Canadian Manufacturing

As feds, provinces work to expand CPP, fund reports weak first-quarter return

CPPIB's 1.45 per cent return on investment for Q1 of its fiscal 2017 is well-below the fund's long-term performance over the past decade

August 11, 2016  by The Canadian Press

TORONTO—The Canada Pension Plan Investment Board, the largest pension fund in the country, is reporting a 1.45 per cent return on investments in the first quarter of its 2017 fiscal year, well below its long-term performance over the past decade.

Despite the weak start, the fund’s 10-year rate of return was 5.5 per cent after accounting for inflation—above the chief actuary’s benchmark of 4.0 per cent annualized real rate of return.

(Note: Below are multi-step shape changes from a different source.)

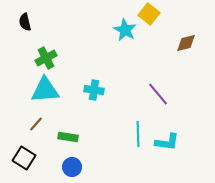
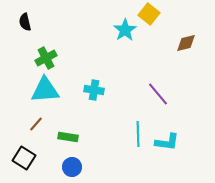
cyan star: rotated 10 degrees clockwise
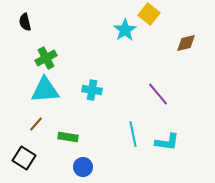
cyan cross: moved 2 px left
cyan line: moved 5 px left; rotated 10 degrees counterclockwise
blue circle: moved 11 px right
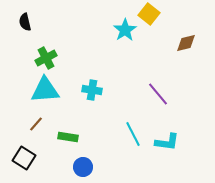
cyan line: rotated 15 degrees counterclockwise
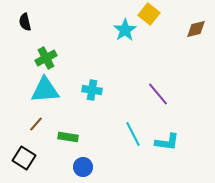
brown diamond: moved 10 px right, 14 px up
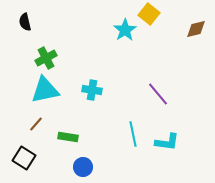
cyan triangle: rotated 8 degrees counterclockwise
cyan line: rotated 15 degrees clockwise
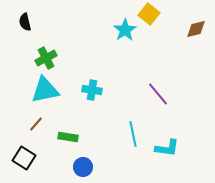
cyan L-shape: moved 6 px down
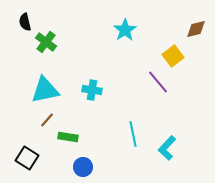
yellow square: moved 24 px right, 42 px down; rotated 15 degrees clockwise
green cross: moved 16 px up; rotated 25 degrees counterclockwise
purple line: moved 12 px up
brown line: moved 11 px right, 4 px up
cyan L-shape: rotated 125 degrees clockwise
black square: moved 3 px right
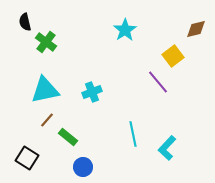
cyan cross: moved 2 px down; rotated 30 degrees counterclockwise
green rectangle: rotated 30 degrees clockwise
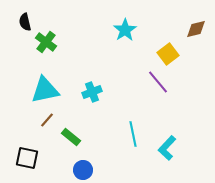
yellow square: moved 5 px left, 2 px up
green rectangle: moved 3 px right
black square: rotated 20 degrees counterclockwise
blue circle: moved 3 px down
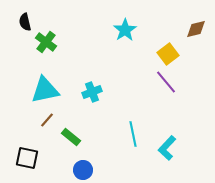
purple line: moved 8 px right
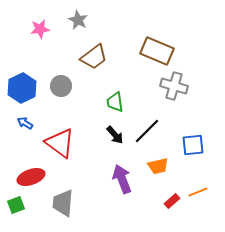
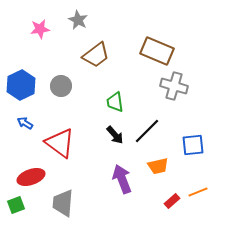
brown trapezoid: moved 2 px right, 2 px up
blue hexagon: moved 1 px left, 3 px up
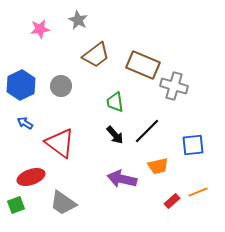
brown rectangle: moved 14 px left, 14 px down
purple arrow: rotated 56 degrees counterclockwise
gray trapezoid: rotated 60 degrees counterclockwise
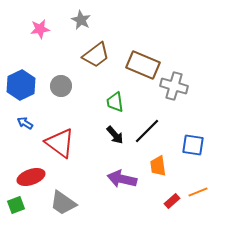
gray star: moved 3 px right
blue square: rotated 15 degrees clockwise
orange trapezoid: rotated 95 degrees clockwise
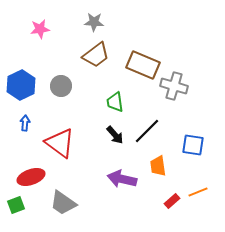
gray star: moved 13 px right, 2 px down; rotated 24 degrees counterclockwise
blue arrow: rotated 63 degrees clockwise
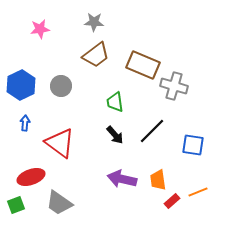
black line: moved 5 px right
orange trapezoid: moved 14 px down
gray trapezoid: moved 4 px left
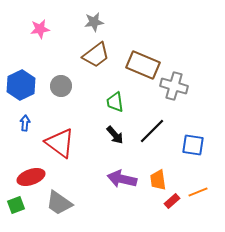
gray star: rotated 12 degrees counterclockwise
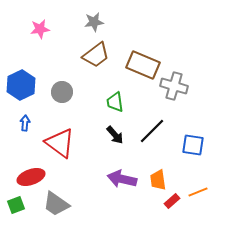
gray circle: moved 1 px right, 6 px down
gray trapezoid: moved 3 px left, 1 px down
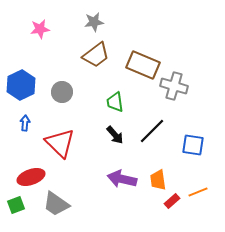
red triangle: rotated 8 degrees clockwise
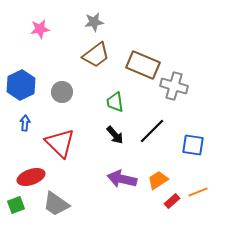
orange trapezoid: rotated 65 degrees clockwise
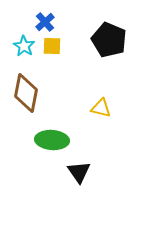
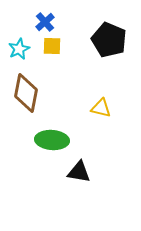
cyan star: moved 5 px left, 3 px down; rotated 15 degrees clockwise
black triangle: rotated 45 degrees counterclockwise
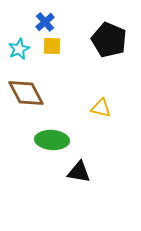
brown diamond: rotated 39 degrees counterclockwise
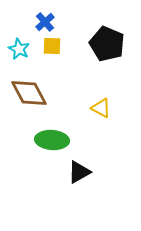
black pentagon: moved 2 px left, 4 px down
cyan star: rotated 20 degrees counterclockwise
brown diamond: moved 3 px right
yellow triangle: rotated 15 degrees clockwise
black triangle: rotated 40 degrees counterclockwise
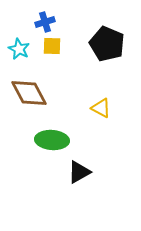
blue cross: rotated 24 degrees clockwise
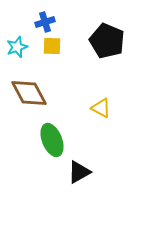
black pentagon: moved 3 px up
cyan star: moved 2 px left, 2 px up; rotated 25 degrees clockwise
green ellipse: rotated 64 degrees clockwise
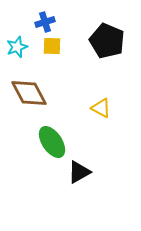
green ellipse: moved 2 px down; rotated 12 degrees counterclockwise
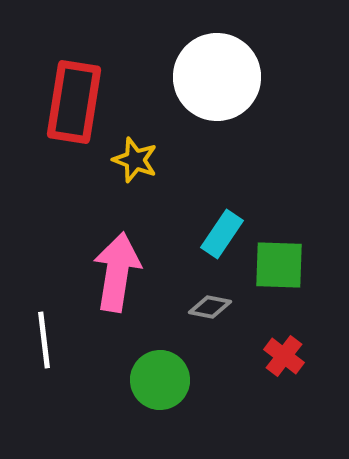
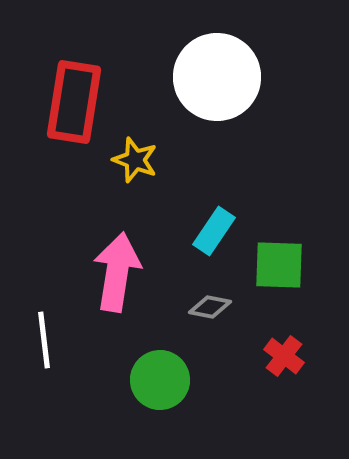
cyan rectangle: moved 8 px left, 3 px up
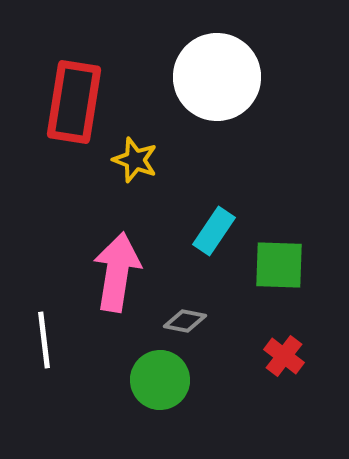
gray diamond: moved 25 px left, 14 px down
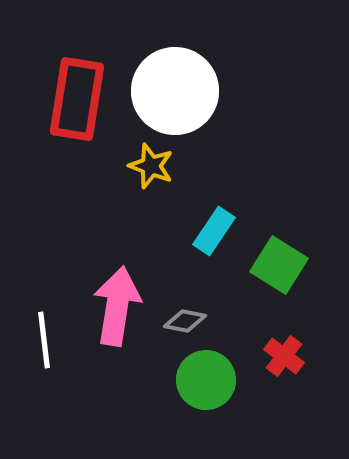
white circle: moved 42 px left, 14 px down
red rectangle: moved 3 px right, 3 px up
yellow star: moved 16 px right, 6 px down
green square: rotated 30 degrees clockwise
pink arrow: moved 34 px down
green circle: moved 46 px right
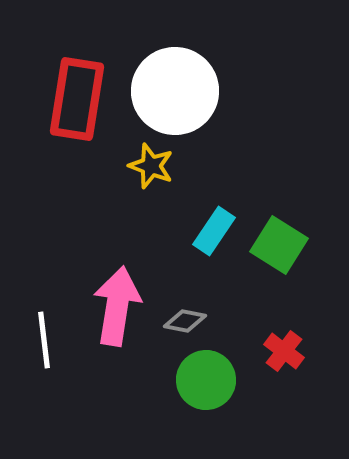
green square: moved 20 px up
red cross: moved 5 px up
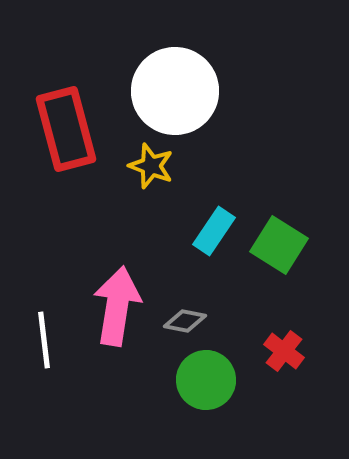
red rectangle: moved 11 px left, 30 px down; rotated 24 degrees counterclockwise
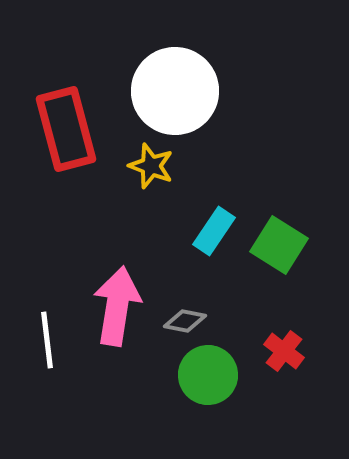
white line: moved 3 px right
green circle: moved 2 px right, 5 px up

At the end of June, the fund had $287.3 billion of net assets, up $8.4 billion from the end of March.

The increase included $4.1 billion from investments after costs and $4.3 billion in additional contributions from employees and employers covered by the Canada Pension Plan (CPP).


The board’s report comes as most of the federal, provincial and territorial governments work towards an expansion of CPP, a move that would eventually increase contributions as well as benefits paid out to retirees over the long term.

The report is also the first for the Toronto-based fund manager since the departure of Mark Wiseman, who has been replaced as president and CEO by Mark Machin.

Meanwhile, the Canadian Federation of Independent Business (CFIB) is continuing its lobbying effort to ensure a public consultation and economic analysis of the proposed CPP expansion take place before any deal is ratified.

The small business organization said while proponents describe the contribution increase as “modest,” the hike will hit independent owners hard. In a recent survey, 70 per cent of business owners said they disagree with the notion that the proposed increase is modest and that it will have a limited impact on business.